Firefighters on Saturday struggled to bring raging wildfires under control in Spain and people sought relief with fans, shade and plenty of water as an unseasonable heat wave brought temperatures near record levels.
Spain was heading toward its hottest early summer temperatures in decades, with forecasts of between 40-42 degrees Celsius (104-108 degrees Fahrenheit) in Zaragoza in the northeast and areas of Navarre and La Rioja in northern Spain, according to the national weather agency AEMET.
Many areas of Western Europe have been sweltering under unseasonably hot temperatures over the past few days, compounding climate change fears.
In Zaragoza, forecast to sizzle under Spain's highest temperature of 42 degrees Celsius on Saturday, people at a farmers market waved fans and newspapers, stood in the shade and kept hydrated. By 4 p.m. the temperature had reached 40.9 degrees Celsius.
Dry and windy conditions have caused wildfires in several areas, with Zamora, near the border with Portugal, among the worst hit.

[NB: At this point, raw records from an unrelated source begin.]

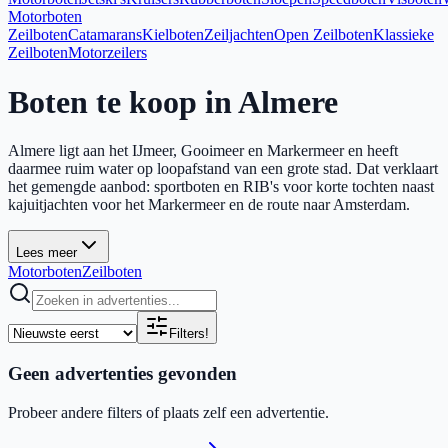
Motorboten
Zeilboten
Catamarans
Kielboten
Zeiljachten
Open Zeilboten
Klassieke
Zeilboten
Motorzeilers
Boten te koop in Almere
Almere ligt aan het IJmeer, Gooimeer en Markermeer en heeft
daarmee ruim water op loopafstand van een grote stad. Dat verklaart
het gemengde aanbod: sportboten en RIB's voor korte tochten naast
kajuitjachten voor het Markermeer en de route naar Amsterdam.
Lees meer
Motorboten
Zeilboten
Filters
!
Geen advertenties gevonden
Probeer andere filters of plaats zelf een advertentie.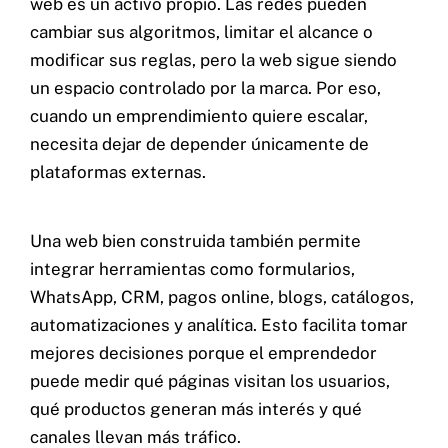
web es un activo propio. Las redes pueden
cambiar sus algoritmos, limitar el alcance o
modificar sus reglas, pero la web sigue siendo
un espacio controlado por la marca. Por eso,
cuando un emprendimiento quiere escalar,
necesita dejar de depender únicamente de
plataformas externas.
Una web bien construida también permite
integrar herramientas como formularios,
WhatsApp, CRM, pagos online, blogs, catálogos,
automatizaciones y analítica. Esto facilita tomar
mejores decisiones porque el emprendedor
puede medir qué páginas visitan los usuarios,
qué productos generan más interés y qué
canales llevan más tráfico.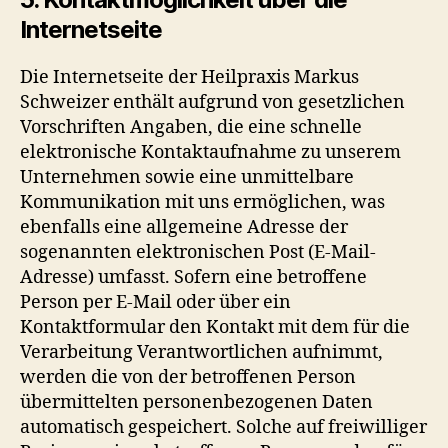
Internetseite
Die Internetseite der Heilpraxis Markus
Schweizer enthält aufgrund von gesetzlichen
Vorschriften Angaben, die eine schnelle
elektronische Kontaktaufnahme zu unserem
Unternehmen sowie eine unmittelbare
Kommunikation mit uns ermöglichen, was
ebenfalls eine allgemeine Adresse der
sogenannten elektronischen Post (E-Mail-
Adresse) umfasst. Sofern eine betroffene
Person per E-Mail oder über ein
Kontaktformular den Kontakt mit dem für die
Verarbeitung Verantwortlichen aufnimmt,
werden die von der betroffenen Person
übermittelten personenbezogenen Daten
automatisch gespeichert. Solche auf freiwilliger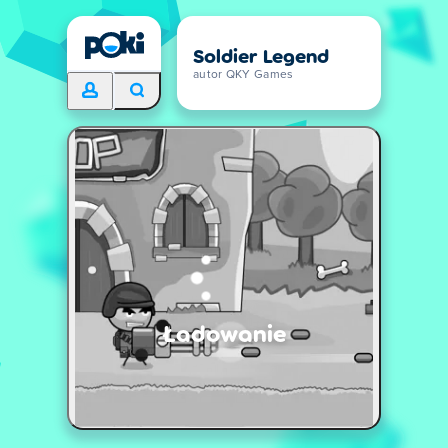
Soldier Legend
autor QKY Games
Ładowanie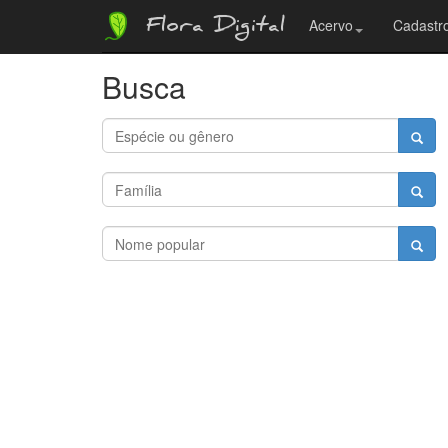
Flora Digital
Acervo
Cadastro
Busca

Almost 20,000 hectares of land had been burned in the Sierra de la Culebra mountain range and the fire was "still active," said a tweet from the regional government of Castile and Leon, where Zamora is located.
On Saturday afternoon, it said 11 villages had been evacuated and some 500 firefighters were working to put out the flames.
There have been no reports of deaths or injuries.
In Catalonia, firefighters who were trying to bring a fire under control in Baldomar said they expected Saturday to be "complicated" by "very high temperatures and a strong southerly wind."
Flames crackled and raged high into the air on the outskirts of the village of Caudiel, in Castellon, eastern Spain.
Firefighters, wearing masks, goggles and helmets, struggled to bring the flames under control. They helped evacuate residents, some of whom dragged along their pet dogs and horses, as smoke wafted through the village.
"This is evidence of climate change," Bernardo Funes, 63, a stallholder and organic farmer in Zaragoza, told Reuters. "It's very worrying because ... we've already had highs of 34, 35 degrees in May and now in June, it's something like 44 degrees."
Outside the city's grand cathedral, Marisa Gutierrez was sitting beneath a shaded canopy that displayed the lottery tickets she was selling.
"It's been very bad, with a hot wind that felt as if it was from the desert," she told Reuters. "This isn't normal ... at this time of year there's usually a pleasant temperature but not this heat."
Meanwhile, at a stag do in the city center, participants, dressed as Romans, said they were having to drink as much water as beer.